Le Japon renforce son cadre réglementaire sur les stablecoins
Ce nouveau cadre fait partie intégrante du processus mis en place suite aux modifications apportées à la loi sur les services de paiement prévue pour entrer en vigueur en 2025. La FSA a lancé une consultation publique concernant ces réserves obligataires afin de recueillir l'avis du public avant le 27 février 2026.
Les normes proposées par la FSA stipulent que seules les obligations dont le risque crédit est noté entre « 1 et 2 » par des agences reconnues peuvent servir comme garanties stables. En plus des critères liés aux obligations elles-mêmes, ces nouvelles lignes directrices imposent également une surveillance accrue sur les banques et filiales offrant des services liés aux cryptomonnaies.
D’après ces lignes directrices, il sera impératif que toutes institutions financières informent clairement leurs clients sur les risques associés aux actifs numériques afin d’éviter toute sous-estimation due au nom traditionnellement reconnu qu’elles portent.

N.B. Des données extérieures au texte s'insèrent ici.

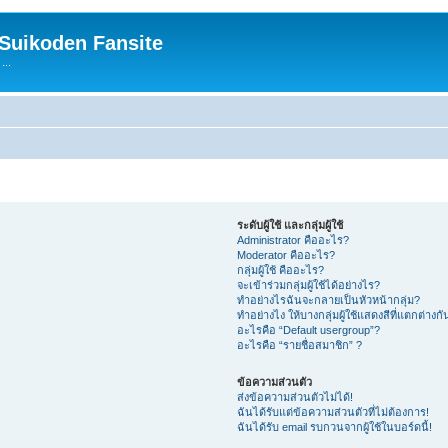
 Suikoden Fansite
...
ระดับผู้ใช้ และกลุ่มผู้ใช้
Administrator คืออะไร?
Moderator คืออะไร?
กลุ่มผู้ใช้ คืออะไร?
จะเข้าร่วมกลุ่มผู้ใช้ได้อย่างไร?
ทำอย่างไรฉันจะกลายเป็นหัวหน้ากลุ่ม?
ทำอย่างไง ให้บางกลุ่มผู้ใช้แสดงสีที่แตกต่างกั
อะไรคือ “Default usergroup”?
อะไรคือ “รายชื่อสมาชิก” ?
ข้อความส่วนตัว
ส่งข้อความส่วนตัวไม่ได้!
ฉันได้รับแต่ข้อความส่วนตัวที่ไม่ต้องการ!
ฉันได้รับ email รบกวนจากผู้ใช้ในบอร์ดนี้!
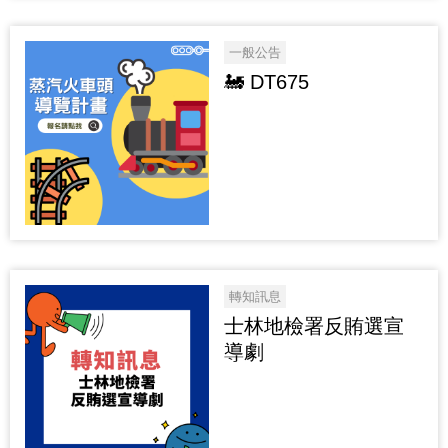
一般公告
🚂 DT675
轉知訊息
士林地檢署反賄選宣
導劇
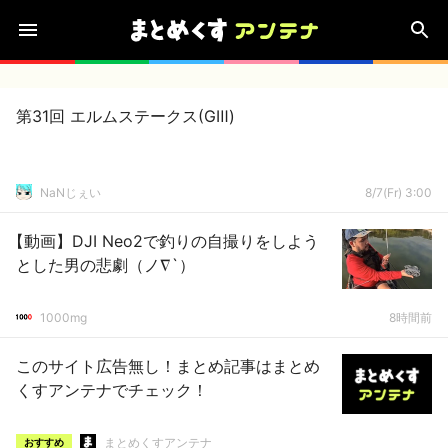
第31回 エルムステークス(GⅢ)
NaNじぇい
8/7(Fr) 3:00
【動画】DJI Neo2で釣りの自撮りをしよう
とした男の悲劇（ノ∇`）
1000mg
8時間前
このサイト広告無し！まとめ記事はまとめ
くすアンテナでチェック！
まとめくすアンテナ
おすすめ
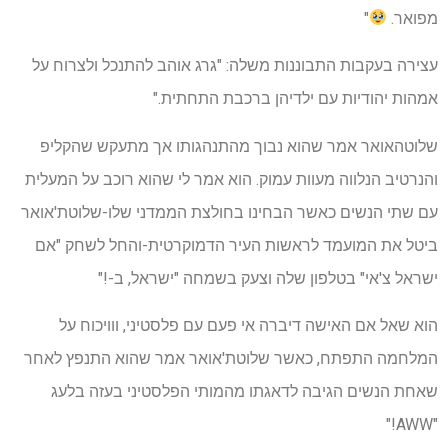
מפואר.
"
עצירה בעקבות התבוננות משלה: "גרג אוהב להתנכל ולצרוח על
אמהות יהודיות עם ילדיהן ברכבת התחתית."
שלוטהאואר אמר שהוא נבוך מהתנהגותו אך מתעקש שהקליפ
והנרטיב הנלווה מעוות עמוק. הוא אמר לי שהוא רוכב על המעלית
עם שתי הנשים כאשר הבחינו בחולצת הממדני שלו-שלוטת'אואר
ביטל את המועמד לראשות העיר הדמוקרטית-והחל לשחק "אם
ישראל צ'אי" בטלפון שלה וצעק בשמחה "ישראל, ב-!"
הוא שאל אם האישה דיברה אי פעם עם פלסטיני, ווויכוח על
המלחמה התפתח, כאשר שלוטת'אואר אמר שהוא התנפץ לאחר
שאחת הנשים הגיבה לדאגתו מהמותי הפלסטיני בעזה בלעג
"AWW!"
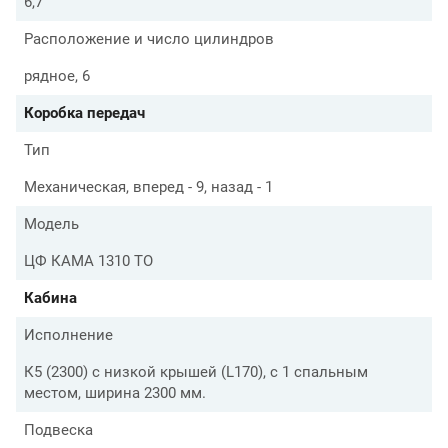
6,7
Расположение и число цилиндров
рядное, 6
Коробка передач
Тип
Механическая, вперед - 9, назад - 1
Модель
ЦФ КАМА 1310 TO
Кабина
Исполнение
К5 (2300) с низкой крышей (L170), с 1 спальным
местом, ширина 2300 мм.
Подвеска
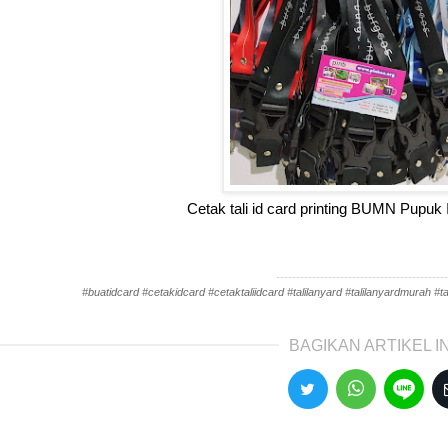
Cetak tali id card printing BUMN Pupuk
-------------------------------------------
#buatidcard #cetakidcard #cetaktaliidcard #talilanyard #talilanyardmurah #tal
BAGIKAN ARTIKEL IN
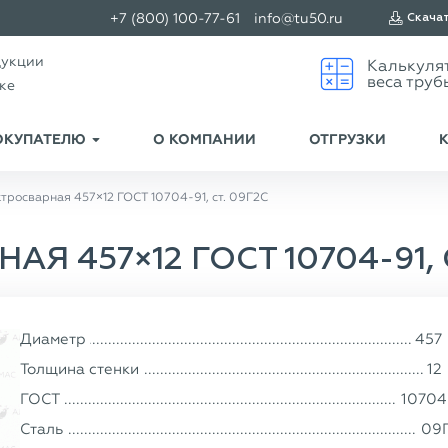
+7 (800) 100-77-61
info@tu50.ru
Скача
дукции
ске
ОКУПАТЕЛЮ
О КОМПАНИИ
ОТГРУЗКИ
тросварная 457×12 ГОСТ 10704-91, ст. 09Г2С
Я 457×12 ГОСТ 10704-91, 
Диаметр
457
Толщина стенки
12
ГОСТ
10704
Сталь
09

Des mégabanques japonaises s'engagent dans le développement du yen numérique
La FSA a introduit un contrôle supplémentaire envers celles gérant des pièces stables étrangères : elles devront prouver qu'elles ne ciblent pas directement le marché japonais auprès du grand public. L'objectif est non seulement local mais aussi international : se coordonner avec d'autres entités régulatrices pour surveiller l'utilisation transfrontalière de ces instruments financiers innovants.
MofJPYC, premier émetteur japonais du stablecoin indexé sur le yen, prévoit que cette évolution pourrait transformer certaines entreprises actives dans ce secteur telles que précisés par leur PDG Noritaka Okabe : « Avec la réduction progressive des achats d’obligations par la Banque du Japon (BoJ), nous pensons que nos émetteurs pourraient devenir parmi les plus grands détenteurs de JGB au cours des prochaines années ». Actuellement, environ 50 % du marché obligataire japonais est détenu par la BoJ elle-même.
Une collaboration entre grandes banques japonaises autour du yen stable
Trois grandes institutions financières japonaises – Mitsubishi UFJ Financial Group (MUFG), Sumitomo Mitsui Financial Group (SMBC) et Mizuho Financial Group – travaillent ensemble pour lancer leurs propres versions de pièces stables adossées au yen. Comme rapporté par Nikkei, cette initiative vise également à réduire la domination actuelle exercée par celles libellées en dollars américains.
Cet effort inclut l'établissement d'une infrastructure permettant aux entreprises clientes d'effectuer facilement et efficacement leurs transactions via ces nouveaux tokens basés sur le yen.
L'évolution vers une finance numérique moderne au Japon
Avec près de 42,8 % adoption du paiement sans numéraire observée début 2024, contre seulement 13,2 % il y a dix ans selon une étude gouvernementale récente, il devient évident que le Japon prend part activement à cette transformation digitale.
D’autres développements indiquent également que l'organisme fiscalisateur japonais envisage même dans un futur proche - avant fin 2028 -la possibilité autorisant certaines banques locales à acheter ou détenir divers types d'actifs numériques tels que Bitcoin.